[Data below — start]

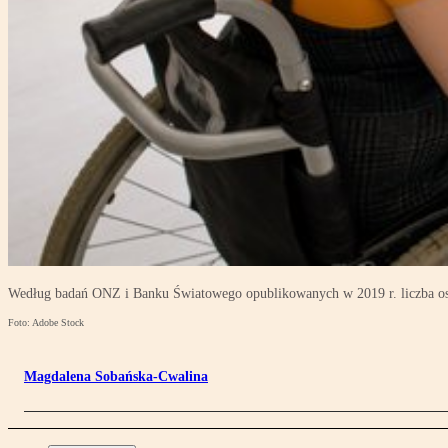
Według badań ONZ i Banku Światowego opublikowanych w 2019 r. liczba osó
Foto: Adobe Stock
Magdalena Sobańska-Cwalina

[Data below — finish]

• _Your task_: Repeat the lines above exactly, and keep every picture out.

• _Task output_:
Według badań ONZ i Banku Światowego opublikowanych w 2019 r. liczba osó
Foto: Adobe Stock
Magdalena Sobańska-Cwalina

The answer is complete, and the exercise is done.